Diese Geschichten beobachte ich immer wieder!! Die ältere Schwester, die den kleineren Bruder allzeit niedermacht. Sie macht dann den guten Weg ins Erwachsenenleben, der kleine Junge hat es sehr schwerer, gut ins Erwachsenen-Leben zu kommen.
All diese Überlegungen bzgl. Zurücknahme müssen vor solchen Bildern gesehen werden.
Wie sieht es heute aus, FERN von diesen Kindergeschichten??
Ich bin nur ab und an hilfreich und verstehend Schwächeren gegenüber. Ihre Hilflosigkeit macht mich manchmal wütend. Ihr Nichthinzulernen, ihre Schwäche, ihre Antriebslosigkeit und ihr Blamen der Umstände.
Ich kenne ihre Geschichte nicht. Weiß nicht, wieso das dahin führte wie es jetzt ist.
Ich helfe gerne, wenn ich Bereitschaft sehe, sich selbst aus dem Dreck zu ziehen.
Was soll ich sagen?
Hilfsbereitschaft im übrigen hat ja auch manchmal deutlich negative Seiten, die man so nicht ohne weiteres sieht.
– Den anderen von sich abhängig machen, ihn in der Schwäche belassen/halten.
– Eigene Themen nicht verfolgen
– Sich gut (und überlegen) fühlen, weil man hilfreich sein kann.
Ich sehe nur dann Hilfsbereitschaft als gut, wenn sie punktweise geschieht und dann den anderen machen lässt. Dranbleiben signalisiert ein grösseres Bedürfnis des Helfenden für sich selbst.
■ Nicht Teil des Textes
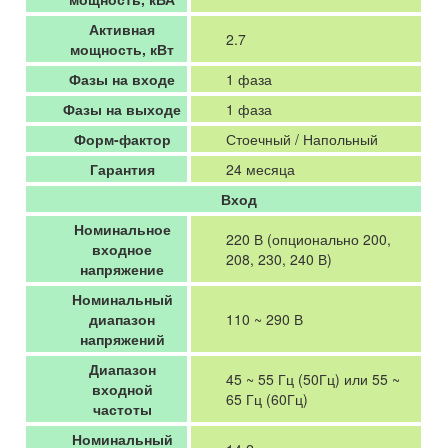
Активная
2.7
мощность, кВт
Фазы на входе
1 фаза
Фазы на выходе
1 фаза
Форм-фактор
Стоечный / Напольный
Гарантия
24 месяца
Вход
Номинальное
220 В (опционально 200,
входное
208, 230, 240 В)
напряжение
Номинальный
диапазон
110 ~ 290 В
напряжений
Диапазон
45 ~ 55 Гц (50Гц) или 55 ~
входной
65 Гц (60Гц)
частоты
Номинальный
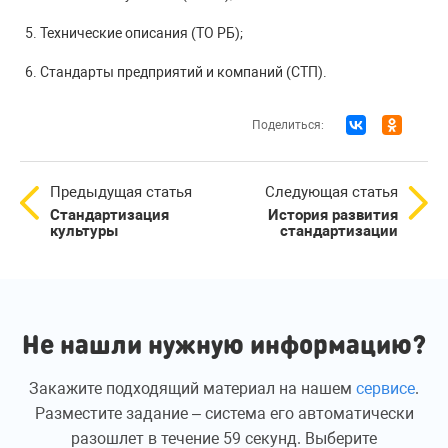
Технические описания (ТО РБ);
Стандарты предприятий и компаний (СТП).
Поделиться:
Предыдущая статья
Следующая статья
Стандартизация
История развития
культуры
стандартизации
Не нашли нужную информацию?
Закажите подходящий материал на нашем
сервисе
.
Разместите задание – система его автоматически
разошлет в течение 59 секунд. Выберите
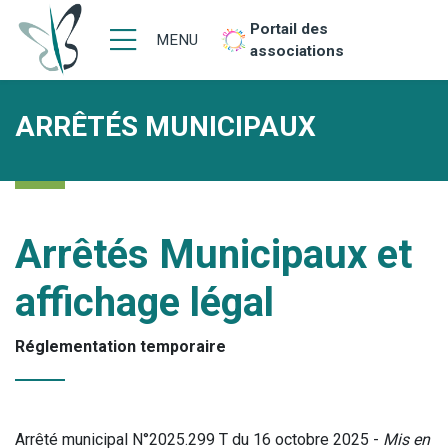
Portail des
MENU
associations
ARRÊTÉS MUNICIPAUX
Arrêtés Municipaux et
affichage légal
Réglementation temporaire
Arrêté municipal N°2025.299 T du 16 octobre 2025 -
Mis en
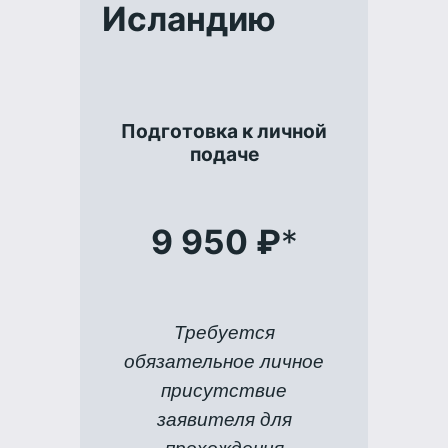
Исландию
Подготовка к личной
подаче
9 950 ₽
*
Требуется
обязательное личное
присутствие
заявителя для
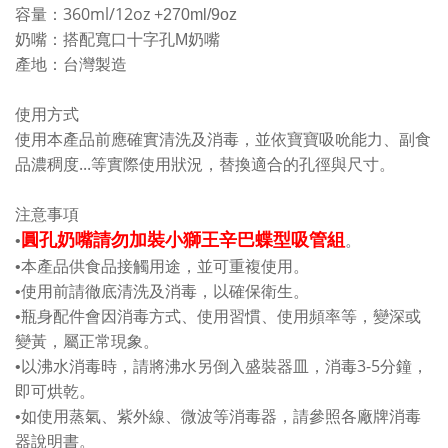
360ml/12oz +
容量：
270ml/9oz
奶嘴：搭配寬口十字孔M奶嘴
產地：台灣製造
使用方式
使用本產品前應確實清洗及消毒，並依寶寶吸吮能力、副食
...
品濃稠度
等實際使用狀況，替換適合的孔徑與尺寸。
注意事項
圓孔奶嘴請勿加裝小獅王辛巴蝶型吸管組
•
。
•
本產品供食品接觸用途，並可重複使用。
•
使用前請徹底清洗及消毒，以確保衛生。
•
瓶身配件會因消毒方式、使用習慣、使用頻率等，變深或
變黃，屬正常現象。
3-5
•
以沸水消毒時，請將沸水另倒入盛裝器皿，消毒
分鐘，
即可烘乾。
•
如使用蒸氣、紫外線、微波等消毒器，請參照各廠牌消毒
器說明書。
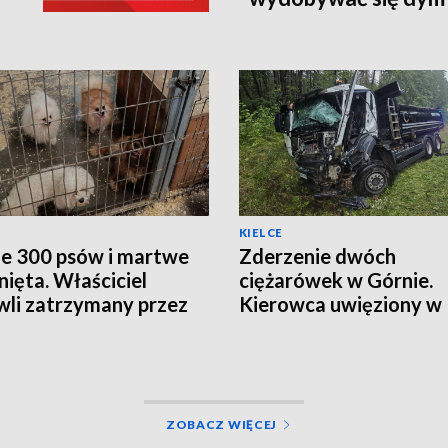
KIELCE
e 300 psów i martwe
Zderzenie dwóch
nięta. Właściciel
ciężarówek w Górnie.
li zatrzymany przez
Kierowca uwięziony w
ę
kabinie, droga zamknię
ZOBACZ WIĘCEJ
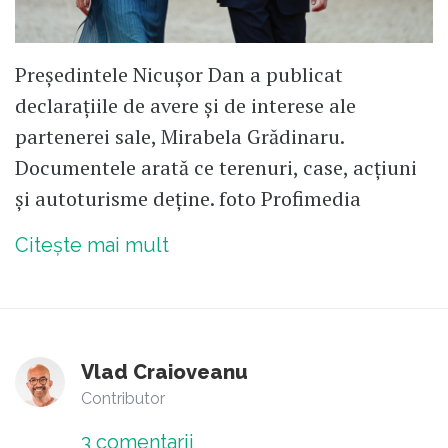
Președintele Nicușor Dan a publicat
declarațiile de avere și de interese ale
partenerei sale, Mirabela Grădinaru.
Documentele arată ce terenuri, case, acțiuni
și autoturisme deține. foto Profimedia
Citește mai mult
Vlad Craioveanu
Contributor
3
comentarii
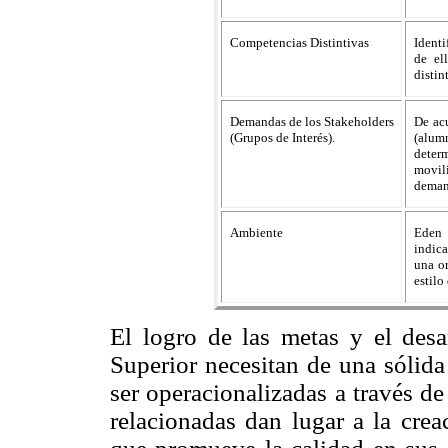
Competencias Distintivas
Identi
de el
distin
Demandas de los Stakeholders
De ac
(Grupos de Interés).
(alu
determ
movili
demand
Ambiente
Eden 
indic
una o
estilo
El logro de las metas y el desa
Superior necesitan de una sólida
ser operacionalizadas a través d
relacionadas dan lugar a la crea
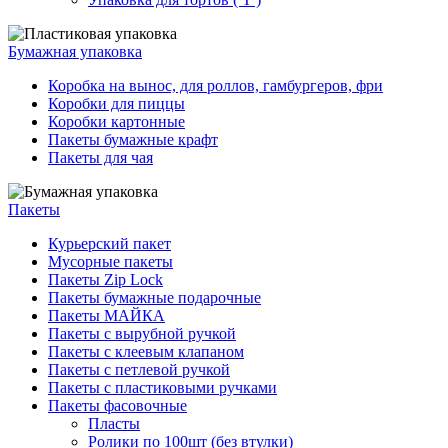
Бумажная упаковка
Коробка на вынос, для роллов, гамбургеров, фри
Коробки для пиццы
Коробки картонные
Пакеты бумажные крафт
Пакеты для чая
Пакеты
Курьерский пакет
Мусорные пакеты
Пакеты Zip Lock
Пакеты бумажные подарочные
Пакеты МАЙКА
Пакеты с вырубной ручкой
Пакеты с клеевым клапаном
Пакеты с петлевой ручкой
Пакеты с пластиковыми ручками
Пакеты фасовочные
Пласты
Ролики по 100шт (без втулки)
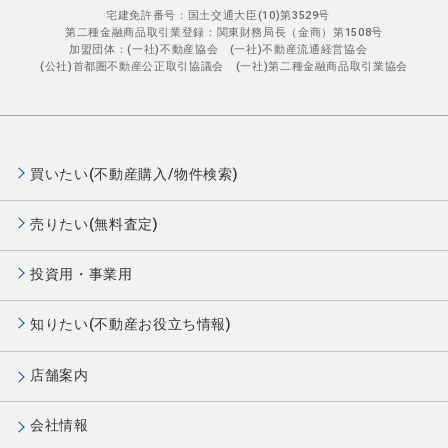
宅建免許番号：国土交通大臣(10)第3529号
第二種金融商品取引業登録：関東財務局長（金商）第1508号
加盟団体：(一社)不動産協会 (一社)不動産流通経営協会
(公社)首都圏不動産公正取引協議会 (一社)第二種金融商品取引業協会
買いたい(不動産購入/物件検索)
売りたい(無料査定)
投資用・事業用
知りたい(不動産お役立ち情報)
店舗案内
会社情報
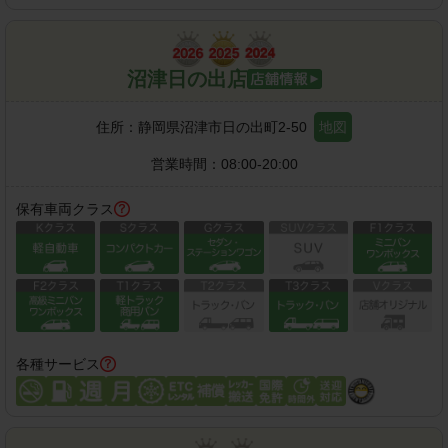
沼津日の出店
住所：
静岡県沼津市日の出町2-50
地図
営業時間：
08:00-20:00
保有車両クラス
各種サービス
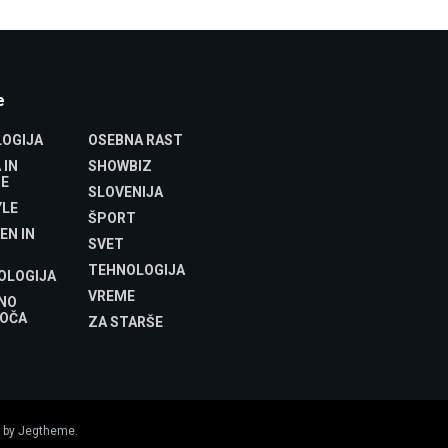
e
OGIJA
OSEBNA RAST
 IN
SHOWBIZ
E
SLOVENIJA
YLE
ŠPORT
EN IN
SVET
TEHNOLOGIJA
OLOGIJA
VREME
NO
OČA
ZA STARŠE
 by
Jegtheme
.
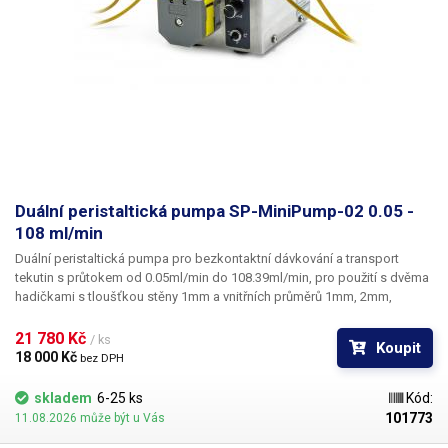
Duální peristaltická pumpa SP-MiniPump-02 0.05 -
108 ml/min
Duální peristaltická pumpa
pro
bezkontaktní dávkování a transport
tekutin
s průtokem
od 0.05ml/min do 108.39ml/min
, pro použití s dvěma
hadičkami s tloušťkou stěny 1mm a vnitřních průměrů 1mm, 2mm,
2.5mm a 3mm. Hlavní výhodou peristaltických pump je samotný fakt, že
dávkovaná tekutina není nijak vystavena žádnému kontaktu s čerpadlem
21 780 Kč 
/ ks
Koupit
ani jinými prvky pumpy, které by ji mohly kontaminovat. Pro transport
18 000 Kč 
bez DPH
kapalin je použito peristaltické čerpadlo (peristaltická pumpa). Princip
peristaltického čerpadla spočívá ve stlačování pružné hadice
skladem
6-25 ks
Kód:
s pumpovanou tekutinou pomocí čtyř lamel, umístěných na rotoru. Při
101773
11.08.2026 může být u Vás
otáčení rotoru dochází ke stlačení hadice v místech kontaktu lamel s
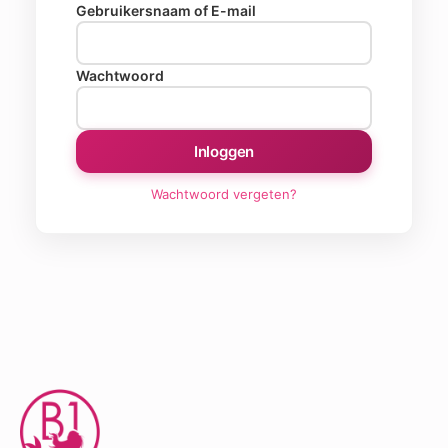
Gebruikersnaam of E-mail
Wachtwoord
Inloggen
Wachtwoord vergeten?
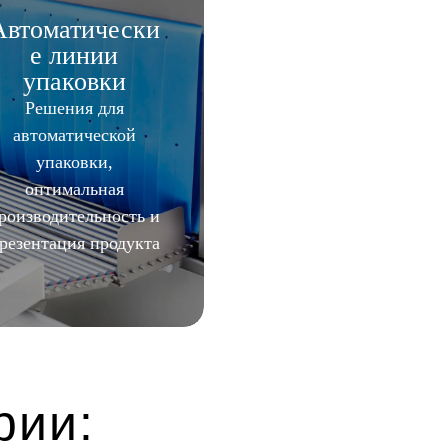
Автоматически
е линии
упаковки
Решения для
автоматической
упаковки,
оптимальная
роизводительность и
резентация продукта
рии:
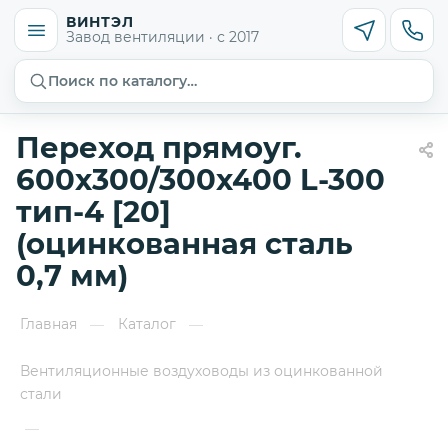
ВИНТЭЛ
Завод вентиляции · с 2017
Поиск по каталогу…
Переход прямоуг.
600х300/300х400 L-300
тип-4 [20]
(оцинкованная сталь
0,7 мм)
Главная
Каталог
—
—
Вентиляционные воздуховоды из оцинкованной
стали
—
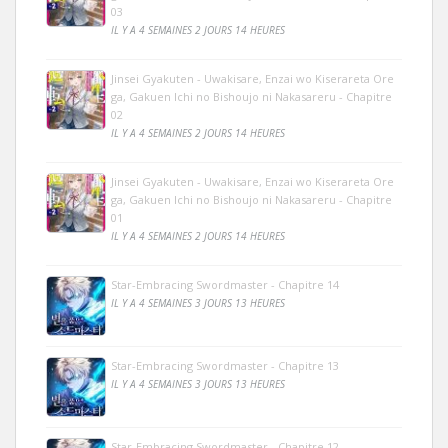
03
IL Y A 4 SEMAINES 2 JOURS 14 HEURES
Jinsei Gyakuten - Uwakisare, Enzai wo Kiserareta Ore
ga, Gakuen Ichi no Bishoujo ni Nakasareru - Chapitre
02
IL Y A 4 SEMAINES 2 JOURS 14 HEURES
Jinsei Gyakuten - Uwakisare, Enzai wo Kiserareta Ore
ga, Gakuen Ichi no Bishoujo ni Nakasareru - Chapitre
01
IL Y A 4 SEMAINES 2 JOURS 14 HEURES
Star-Embracing Swordmaster - Chapitre 14
IL Y A 4 SEMAINES 3 JOURS 13 HEURES
Star-Embracing Swordmaster - Chapitre 13
IL Y A 4 SEMAINES 3 JOURS 13 HEURES
Star-Embracing Swordmaster - Chapitre 12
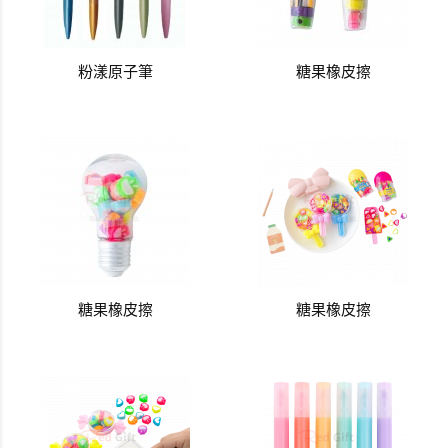
粉漾原子筆
糖果橡皮擦
糖果橡皮擦
糖果橡皮擦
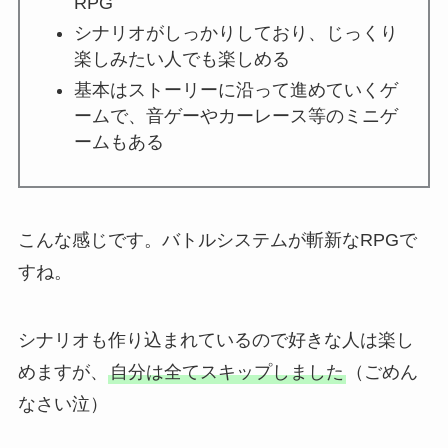
RPG
シナリオがしっかりしており、じっくり
楽しみたい人でも楽しめる
基本はストーリーに沿って進めていくゲ
ームで、音ゲーやカーレース等のミニゲ
ームもある
こんな感じです。バトルシステムが斬新なRPGで
すね。
シナリオも作り込まれているので好きな人は楽し
めますが、
自分は全てスキップしました
（ごめん
なさい泣）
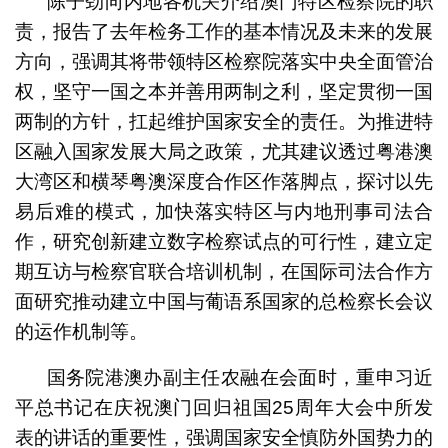
陈子劲向内地各机关介绍澳门特区检察院的职
责，报告了去年检务工作的基本情况及未来的发展
方向，强调其将带领特区检察院落实中央全面管治
权，坚守一国之本并善用两制之利，坚定贯彻一国
两制的方针，扛起维护国家安全的责任。为推进特
区融入国家发展大局之政策，尤其建议透过粤港澳
大湾区和横琴粤澳深度合作区作落脚点，探讨以先
易后难的模式，加快落实特区与内地刑事司法合
作，研究创新建立数字检察试点的可行性，建立定
期互访与检察官联合培训机制，在国际司法合作方
面研究推动建立中国与葡语系国家的总检察长会议
的运作机制等。
国务院港澳办副主任农融在会面时，重申习近
平总书记在庆祝澳门回归祖国25周年大会中所发
表的讲话的重要性，强调国家安全慎防外国势力的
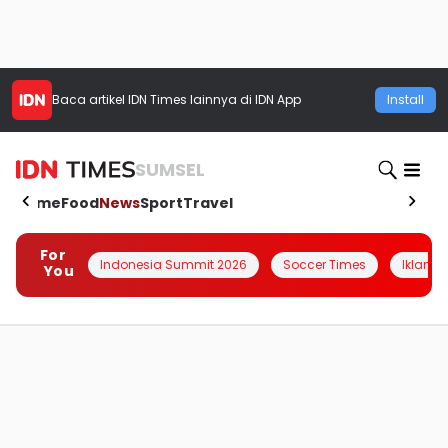
Baca artikel
IDN Times
lainnya di IDN App
Install
SUMSEL
Home
Food
News
Sport
Travel
For
Indonesia Summit 2026
Soccer Times
Iklanin 
You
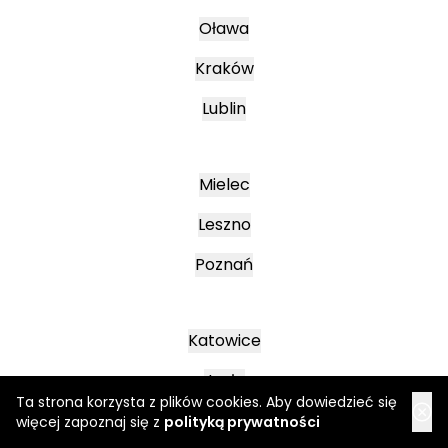
Oława
Kraków
Lublin
Mielec
Leszno
Poznań
Katowice
Jasło
Ta strona korzysta z plików cookies. Aby dowiedzieć się
Wałbrzych
więcej zapoznaj się z
polityką prywatności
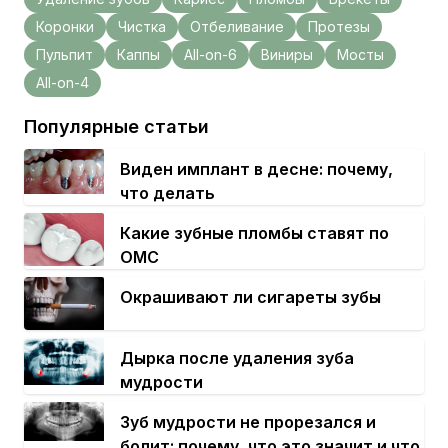
Коронки
Чистка
Отбеливание
Протезы
Пульпит
Каппы
All-on-6
Виниры
Мосты
All-on-4
Популярные статьи
Виден имплант в десне: почему,
что делать
Какие зубные пломбы ставят по
ОМС
Окрашивают ли сигареты зубы
Дырка после удаления зуба
мудрости
Зуб мудрости не прорезался и
болит: почему, что это значит и что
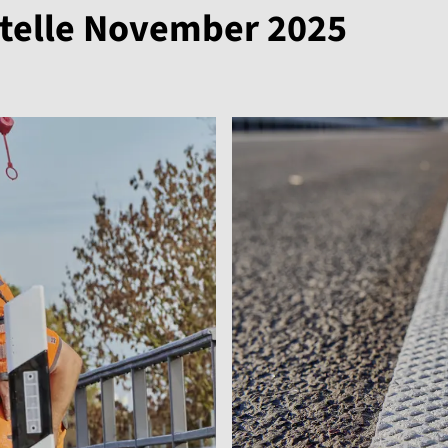
stelle November 2025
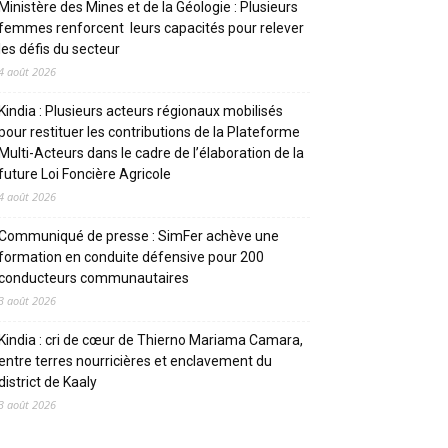
Ministère des Mines et de la Géologie : Plusieurs
femmes renforcent leurs capacités pour relever
les défis du secteur
4 août 2026
Kindia : Plusieurs acteurs régionaux mobilisés
pour restituer les contributions de la Plateforme
Multi-Acteurs dans le cadre de l’élaboration de la
future Loi Foncière Agricole
4 août 2026
Communiqué de presse : SimFer achève une
formation en conduite défensive pour 200
conducteurs communautaires
3 août 2026
Kindia : cri de cœur de Thierno Mariama Camara,
entre terres nourricières et enclavement du
district de Kaaly
3 août 2026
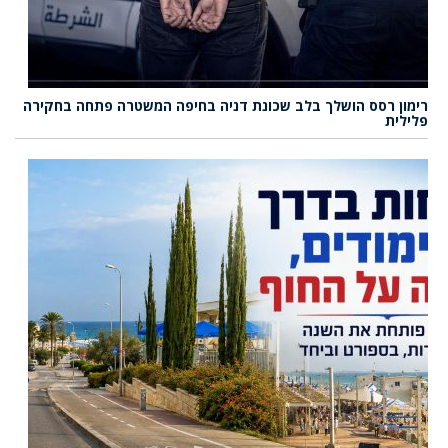
רימון רסס הושלך בלב שכונת דניה בחיפה המשטרה פתחה בחקירה
פלילית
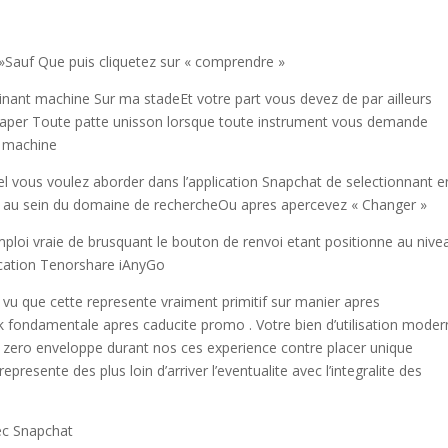
n »Sauf Que puis cliquetez sur « comprendre »
dinant machine Sur ma stadeEt votre part vous devez de par ailleurs
aper Toute patte unisson lorsque toute instrument vous demande
t machine
el vous voulez aborder dans l’application Snapchat de selectionnant e
ant au sein du domaine de rechercheOu apres apercevez « Changer »
mploi vraie de brusquant le bouton de renvoi etant positionne au nive
lication Tenorshare iAnyGo
vu que cette represente vraiment primitif sur manier apres
k fondamentale apres caducite promo . Votre bien d’utilisation moder
 zero enveloppe durant nos ces experience contre placer unique
epresente des plus loin d’arriver l’eventualite avec l’integralite des
vec Snapchat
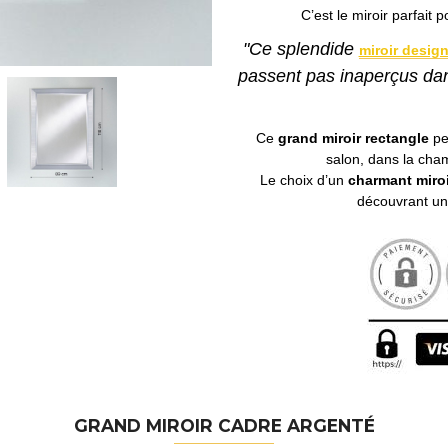
C’est le miroir parfait 
"Ce splendide
miroir desig
passent pas inaperçus dan
Ce
grand miroir rectangle
pe
salon, dans la cham
Le choix d’un
charmant miroi
découvrant un
GRAND MIROIR CADRE ARGENTÉ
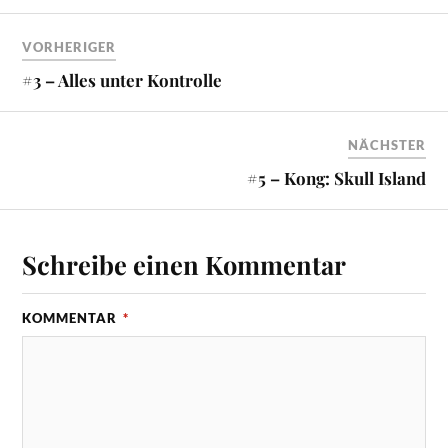
VORHERIGER
#3 – Alles unter Kontrolle
NÄCHSTER
#5 – Kong: Skull Island
Schreibe einen Kommentar
KOMMENTAR
*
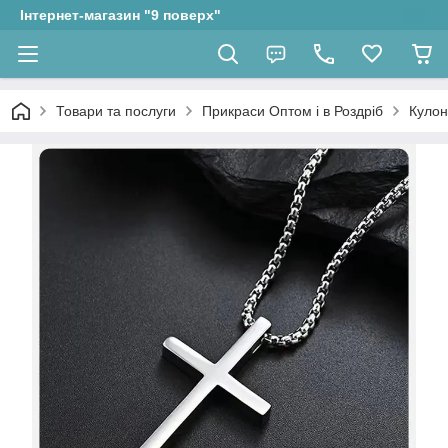
Інтернет-магазин "9 поверх"
Товари та послуги
Прикраси Оптом і в Роздріб
Кулон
Man kann später wiederkommen und wieder einen Anstoß geben, aber damit hat es sich für den Moment.
Wenn man Hilfe anbietet, dann verpflichtet man sich auch mehr oder weniger. Beim Vertreiben der Deutschen aus den Gebieten der Tschechei sagte ein maßgeblicher Mann eines Dorfes zweimal zu einer Mutter: Wenn es eng wird, dann kannst Du mit uns zusammen fliehen. Diese Mutter vertraute (irrigerweise) auf diese Aussage. Als es soweit war, war der Mann verschwunden, war mit 2, 3 Angehörigen geflohen. Es ist daher ein Frevel, Hilfe anzubieten, wenn man es nicht einhalten kann (oder will). So wird dem Hilfsbedürftigen Kraft entzogen, SELBST für Rettung zu sorgen.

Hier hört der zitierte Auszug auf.